Марк Шагал | страница 74



Тем временем еврейские художники, в Европе или Америке, не знали, как реагировать на ошеломляющую, непостижимую информацию, по крохам поступавшую из Германии и оккупированных нацистами стран. И неудивительно, что они вернулись к чему-то знакомому и привычному — к истории о жертвенности и страданиях, будь то римская казнь или еврейский погром, — чтобы рассказать о геноциде, масштабов которого на самом деле никто не мог тогда знать, все это постигалось урывками и по частям. Может, они обращались мыслью к страстям Христовым лишь потому, что никакое другое событие «еврейской истории» не казалось достаточно значительным в сравнении с тем, что происходило вокруг.

Но должно было пройти еще несколько лет, прежде чем мир услышит леденящие кровь рассказы выживших, и еще больше — до публичного суда над Эйхманом в Иерусалиме в 1961 году, процесса, открывшего тему Холокоста в художественной литературе, кинематографии, музыке и живописи.

Вряд ли стоило ожидать, что Шагал, выросший в царской России, где антисемитизм все же держался в рамках закона, сразу найдет единственно верную форму, чтобы отразить в своем творчестве беспрецедентную трагедию европейского еврейства. В 1980-е, когда давно уже были созданы и книги, и картины на эту тему, немецкий художник Ансельм Кифер протянул от своей монументальной картины об Освенциме колючую проволоку прямо по полу галереи, где выставлялась его работа, как будто изображенное им событие — прибытие евреев в концентрационный лагерь — невозможно вместить в рамки картины, оно вне времени. («Не ожидал, что немецкий художник заставит меня рыдать», — писал Леон Уисельтир в журнале «Нью рипаблик».) Точно так же Примо Леви писал о пережитом в Освенциме и мемуары, и эссе, и рассказы, и беллетризованные мемуары, словно ни один отдельно взятый жанр не мог вместить то, что переполняло его мысли. Кроме Кифера и Леви, многие другие творческие люди, в том числе французский прозаик Жорж Перек в мемуарах-новелле «Дубль-ве, или Воспоминание детства» и кинорежиссер Клод Ланцман, создавший девятичасовую документальную ленту «Шоа», так сказать, «ломали рамки», пытаясь дать адекватную картину непостижимого, творившегося при Холокосте.

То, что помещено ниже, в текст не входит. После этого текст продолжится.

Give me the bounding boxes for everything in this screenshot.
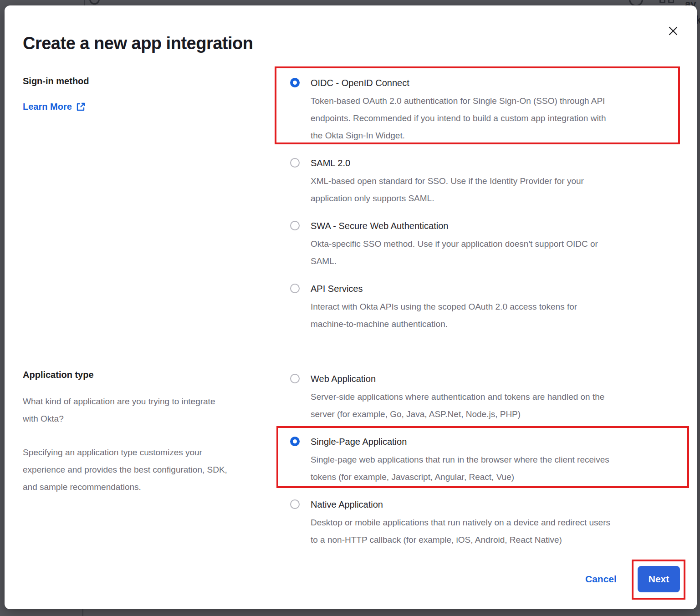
option-label: OIDC - OpenID Connect xyxy=(311,76,606,90)
application-type-explainer: Specifying an application type customize… xyxy=(23,444,278,496)
radio-selected-icon[interactable] xyxy=(290,437,300,446)
option-description: Interact with Okta APIs using the scoped… xyxy=(311,298,577,333)
radio-selected-icon[interactable] xyxy=(290,78,300,87)
option-description: Token-based OAuth 2.0 authentication for… xyxy=(311,92,606,144)
option-label: API Services xyxy=(311,282,577,295)
apps-grid-icon xyxy=(659,0,665,3)
option-label: Single-Page Application xyxy=(311,435,609,448)
option-label: SAML 2.0 xyxy=(311,156,584,170)
option-label: Native Application xyxy=(311,498,610,511)
option-description: Okta-specific SSO method. Use if your ap… xyxy=(311,235,598,270)
external-link-icon xyxy=(76,102,86,112)
radio-unselected-icon[interactable] xyxy=(290,284,300,293)
radio-option-api-services[interactable]: API Services Interact with Okta APIs usi… xyxy=(290,282,691,333)
close-button[interactable] xyxy=(666,24,680,38)
signin-method-heading: Sign-in method xyxy=(23,76,278,87)
radio-option-single-page-application[interactable]: Single-Page Application Single-page web … xyxy=(290,435,691,486)
option-description: Desktop or mobile applications that run … xyxy=(311,514,610,549)
learn-more-label: Learn More xyxy=(23,102,72,112)
dialog-title: Create a new app integration xyxy=(23,34,253,53)
radio-unselected-icon[interactable] xyxy=(290,499,300,509)
option-description: Single-page web applications that run in… xyxy=(311,451,609,486)
radio-unselected-icon[interactable] xyxy=(290,221,300,230)
learn-more-link[interactable]: Learn More xyxy=(23,102,86,112)
radio-option-web-application[interactable]: Web Application Server-side applications… xyxy=(290,372,691,423)
backdrop-sidebar-line xyxy=(84,0,85,5)
radio-option-swa[interactable]: SWA - Secure Web Authentication Okta-spe… xyxy=(290,219,691,270)
cancel-button[interactable]: Cancel xyxy=(585,574,617,585)
option-label: SWA - Secure Web Authentication xyxy=(311,219,598,233)
close-icon xyxy=(669,26,678,36)
backdrop-sidebar-line xyxy=(82,609,83,616)
next-button[interactable]: Next xyxy=(638,566,680,592)
application-type-section: Application type What kind of applicatio… xyxy=(23,370,278,496)
signin-method-options: OIDC - OpenID Connect Token-based OAuth … xyxy=(290,76,691,345)
application-type-heading: Application type xyxy=(23,370,278,380)
radio-unselected-icon[interactable] xyxy=(290,374,300,383)
option-label: Web Application xyxy=(311,372,604,386)
create-app-integration-dialog: Create a new app integration Sign-in met… xyxy=(5,5,697,609)
radio-option-oidc[interactable]: OIDC - OpenID Connect Token-based OAuth … xyxy=(290,76,691,144)
application-type-question: What kind of application are you trying … xyxy=(23,393,278,428)
signin-method-section: Sign-in method Learn More xyxy=(23,76,278,112)
option-description: XML-based open standard for SSO. Use if … xyxy=(311,173,584,207)
option-description: Server-side applications where authentic… xyxy=(311,388,604,423)
apps-grid-icon xyxy=(668,0,674,3)
radio-option-saml[interactable]: SAML 2.0 XML-based open standard for SSO… xyxy=(290,156,691,207)
search-icon xyxy=(89,0,100,5)
radio-unselected-icon[interactable] xyxy=(290,158,300,168)
application-type-options: Web Application Server-side applications… xyxy=(290,372,691,560)
radio-option-native-application[interactable]: Native Application Desktop or mobile app… xyxy=(290,498,691,549)
section-divider xyxy=(23,349,683,349)
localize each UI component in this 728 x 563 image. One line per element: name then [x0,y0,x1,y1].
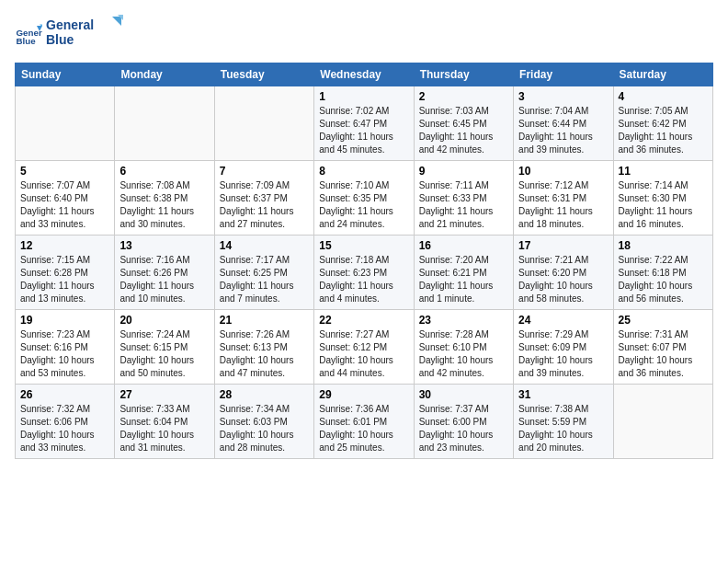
day-info: Sunrise: 7:09 AM Sunset: 6:37 PM Dayligh… [220,179,309,231]
calendar-cell: 20Sunrise: 7:24 AM Sunset: 6:15 PM Dayli… [115,310,214,385]
calendar-cell: 2Sunrise: 7:03 AM Sunset: 6:45 PM Daylig… [414,86,513,161]
day-number: 25 [619,314,708,327]
weekday-header-wednesday: Wednesday [314,63,414,86]
calendar-cell: 18Sunrise: 7:22 AM Sunset: 6:18 PM Dayli… [613,236,712,310]
day-info: Sunrise: 7:08 AM Sunset: 6:38 PM Dayligh… [119,179,209,231]
day-number: 14 [220,239,309,252]
day-info: Sunrise: 7:11 AM Sunset: 6:33 PM Dayligh… [419,179,508,231]
calendar-cell: 7Sunrise: 7:09 AM Sunset: 6:37 PM Daylig… [214,161,313,236]
calendar-cell [16,86,115,161]
weekday-header-sunday: Sunday [16,63,115,86]
day-number: 1 [319,90,408,103]
calendar-table: SundayMondayTuesdayWednesdayThursdayFrid… [15,63,713,459]
day-number: 13 [119,239,209,252]
day-info: Sunrise: 7:14 AM Sunset: 6:30 PM Dayligh… [619,179,708,231]
day-number: 23 [419,314,508,327]
calendar-header: General Blue General Blue [15,15,713,53]
day-number: 2 [419,90,508,103]
logo-svg: General Blue [46,15,129,50]
day-info: Sunrise: 7:37 AM Sunset: 6:00 PM Dayligh… [419,403,508,454]
day-info: Sunrise: 7:28 AM Sunset: 6:10 PM Dayligh… [419,328,508,380]
day-number: 18 [619,239,708,252]
day-number: 15 [319,239,408,252]
day-info: Sunrise: 7:03 AM Sunset: 6:45 PM Dayligh… [419,105,508,156]
calendar-cell: 22Sunrise: 7:27 AM Sunset: 6:12 PM Dayli… [314,310,414,385]
day-number: 20 [119,314,209,327]
calendar-cell: 4Sunrise: 7:05 AM Sunset: 6:42 PM Daylig… [613,86,712,161]
calendar-cell: 24Sunrise: 7:29 AM Sunset: 6:09 PM Dayli… [514,310,613,385]
calendar-cell: 5Sunrise: 7:07 AM Sunset: 6:40 PM Daylig… [16,161,115,236]
day-info: Sunrise: 7:16 AM Sunset: 6:26 PM Dayligh… [119,254,209,305]
calendar-cell: 12Sunrise: 7:15 AM Sunset: 6:28 PM Dayli… [16,236,115,310]
calendar-cell: 26Sunrise: 7:32 AM Sunset: 6:06 PM Dayli… [16,385,115,459]
day-number: 28 [220,388,309,401]
day-number: 9 [419,165,508,178]
calendar-cell: 9Sunrise: 7:11 AM Sunset: 6:33 PM Daylig… [414,161,513,236]
week-row-2: 5Sunrise: 7:07 AM Sunset: 6:40 PM Daylig… [16,161,713,236]
day-info: Sunrise: 7:31 AM Sunset: 6:07 PM Dayligh… [619,328,708,380]
day-number: 7 [220,165,309,178]
calendar-cell [214,86,313,161]
day-info: Sunrise: 7:26 AM Sunset: 6:13 PM Dayligh… [220,328,309,380]
day-number: 17 [518,239,608,252]
svg-marker-7 [112,17,121,26]
day-info: Sunrise: 7:36 AM Sunset: 6:01 PM Dayligh… [319,403,408,454]
week-row-5: 26Sunrise: 7:32 AM Sunset: 6:06 PM Dayli… [16,385,713,459]
calendar-cell: 30Sunrise: 7:37 AM Sunset: 6:00 PM Dayli… [414,385,513,459]
calendar-cell: 27Sunrise: 7:33 AM Sunset: 6:04 PM Dayli… [115,385,214,459]
day-info: Sunrise: 7:23 AM Sunset: 6:16 PM Dayligh… [20,328,109,380]
calendar-cell: 13Sunrise: 7:16 AM Sunset: 6:26 PM Dayli… [115,236,214,310]
day-info: Sunrise: 7:10 AM Sunset: 6:35 PM Dayligh… [319,179,408,231]
day-info: Sunrise: 7:15 AM Sunset: 6:28 PM Dayligh… [20,254,109,305]
day-info: Sunrise: 7:17 AM Sunset: 6:25 PM Dayligh… [220,254,309,305]
day-info: Sunrise: 7:07 AM Sunset: 6:40 PM Dayligh… [20,179,109,231]
day-info: Sunrise: 7:04 AM Sunset: 6:44 PM Dayligh… [518,105,608,156]
day-info: Sunrise: 7:24 AM Sunset: 6:15 PM Dayligh… [119,328,209,380]
day-number: 6 [119,165,209,178]
weekday-header-saturday: Saturday [613,63,712,86]
calendar-cell: 8Sunrise: 7:10 AM Sunset: 6:35 PM Daylig… [314,161,414,236]
day-info: Sunrise: 7:20 AM Sunset: 6:21 PM Dayligh… [419,254,508,305]
day-info: Sunrise: 7:29 AM Sunset: 6:09 PM Dayligh… [518,328,608,380]
calendar-cell [613,385,712,459]
calendar-cell: 19Sunrise: 7:23 AM Sunset: 6:16 PM Dayli… [16,310,115,385]
day-number: 30 [419,388,508,401]
day-info: Sunrise: 7:38 AM Sunset: 5:59 PM Dayligh… [518,403,608,454]
day-number: 29 [319,388,408,401]
day-number: 11 [619,165,708,178]
weekday-header-monday: Monday [115,63,214,86]
week-row-1: 1Sunrise: 7:02 AM Sunset: 6:47 PM Daylig… [16,86,713,161]
calendar-cell: 14Sunrise: 7:17 AM Sunset: 6:25 PM Dayli… [214,236,313,310]
day-info: Sunrise: 7:21 AM Sunset: 6:20 PM Dayligh… [518,254,608,305]
day-number: 3 [518,90,608,103]
calendar-cell: 17Sunrise: 7:21 AM Sunset: 6:20 PM Dayli… [514,236,613,310]
day-info: Sunrise: 7:12 AM Sunset: 6:31 PM Dayligh… [518,179,608,231]
day-number: 22 [319,314,408,327]
day-info: Sunrise: 7:05 AM Sunset: 6:42 PM Dayligh… [619,105,708,156]
day-number: 31 [518,388,608,401]
calendar-cell: 15Sunrise: 7:18 AM Sunset: 6:23 PM Dayli… [314,236,414,310]
day-number: 4 [619,90,708,103]
calendar-cell: 11Sunrise: 7:14 AM Sunset: 6:30 PM Dayli… [613,161,712,236]
day-number: 5 [20,165,109,178]
day-number: 27 [119,388,209,401]
calendar-cell: 10Sunrise: 7:12 AM Sunset: 6:31 PM Dayli… [514,161,613,236]
calendar-cell: 23Sunrise: 7:28 AM Sunset: 6:10 PM Dayli… [414,310,513,385]
calendar-cell: 3Sunrise: 7:04 AM Sunset: 6:44 PM Daylig… [514,86,613,161]
svg-text:General: General [46,17,94,32]
calendar-cell: 16Sunrise: 7:20 AM Sunset: 6:21 PM Dayli… [414,236,513,310]
calendar-cell [115,86,214,161]
day-number: 16 [419,239,508,252]
calendar-cell: 25Sunrise: 7:31 AM Sunset: 6:07 PM Dayli… [613,310,712,385]
calendar-cell: 21Sunrise: 7:26 AM Sunset: 6:13 PM Dayli… [214,310,313,385]
calendar-cell: 6Sunrise: 7:08 AM Sunset: 6:38 PM Daylig… [115,161,214,236]
day-number: 21 [220,314,309,327]
weekday-header-friday: Friday [514,63,613,86]
day-info: Sunrise: 7:02 AM Sunset: 6:47 PM Dayligh… [319,105,408,156]
day-info: Sunrise: 7:32 AM Sunset: 6:06 PM Dayligh… [20,403,109,454]
calendar-cell: 28Sunrise: 7:34 AM Sunset: 6:03 PM Dayli… [214,385,313,459]
day-info: Sunrise: 7:34 AM Sunset: 6:03 PM Dayligh… [220,403,309,454]
calendar-cell: 1Sunrise: 7:02 AM Sunset: 6:47 PM Daylig… [314,86,414,161]
day-info: Sunrise: 7:27 AM Sunset: 6:12 PM Dayligh… [319,328,408,380]
day-number: 26 [20,388,109,401]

Но каким бы непривычным ни казался образ Христа в качестве символа современной еврейской трагедии, эта тема в творчестве Шагала и его современников вполне укладывалась в существующие рамки художественного осмысления реальности. Разумеется, они были знакомы с дадаизмом — присущий ему анархизм (вспомним хотя бы печально известный писсуар Дюшана) был хорош тем, что бросал вызов условностям мира искусства и музейным заправилам, однако он совсем не годился для осмысления такого глобального исторического события, как трагедия европейского еврейства. Нет, тут требовалась серьезная живопись, хотя там, где речь идет о Холокосте, и живопись слаба. Ближе к концу войны Шагал, кажется, признал безнадежность своей задачи: «Мы, еврейские художники, сегодня, как трава, может быть, и красивая, но кладбищенская».